Return every line below in which "unidades" appears.
════════
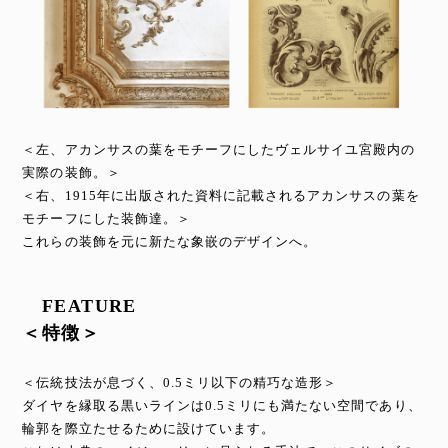
＜左、アカンサスの葉をモチーフにしたヴェルサイユ宮殿内の
実際の装飾。＞
＜右、1915年に出版された資料に記載されるアカンサスの葉を
モチーフにした装飾達。＞
これらの装飾を元に新たな象嵌のデザインへ。
FEATURE
＜特徴＞
＜伝統技法が息づく、0.5ミリ以下の精巧な造形＞
ダイヤを縁取る黒いラインは0.5ミリにも満たない空間であり、
輪郭を際立たせるために設けています。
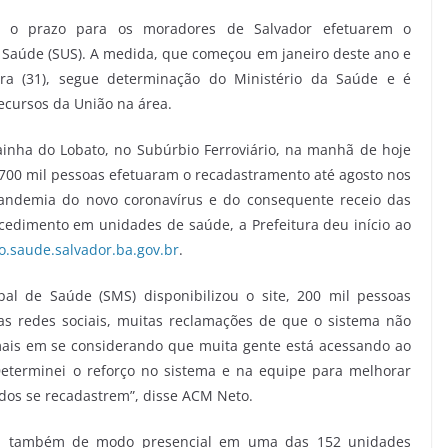
o o prazo para os moradores de Salvador efetuarem o
 Saúde (SUS). A medida, que começou em janeiro deste ano e
eira (31), segue determinação do Ministério da Saúde e é
ecursos da União na área.
ainha do Lobato, no Subúrbio Ferroviário, na manhã de hoje
e 700 mil pessoas efetuaram o recadastramento até agosto nos
andemia do novo coronavírus e do consequente receio das
edimento em unidades de saúde, a Prefeitura deu início ao
.saude.salvador.ba.gov.br
.
al de Saúde (SMS) disponibilizou o site, 200 mil pessoas
s redes sociais, muitas reclamações de que o sistema não
mais em se considerando que muita gente está acessando ao
terminei o reforço no sistema e na equipe para melhorar
odos se recadastrem”, disse ACM Neto.
ua também de modo presencial em uma das 152 unidades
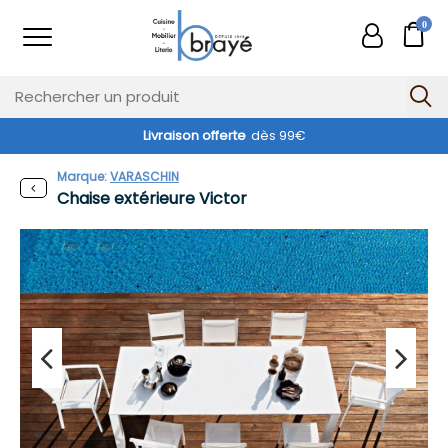
0
Livraison offerte
dès 99€
Exclusivité web !
Marque:
VARASCHIN
Chaise extérieure Victor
════════
ANSWER SECTION
edimento em unidades de saúde, a Prefeitura deu início ao
ua também de modo presencial em uma das 152 unidades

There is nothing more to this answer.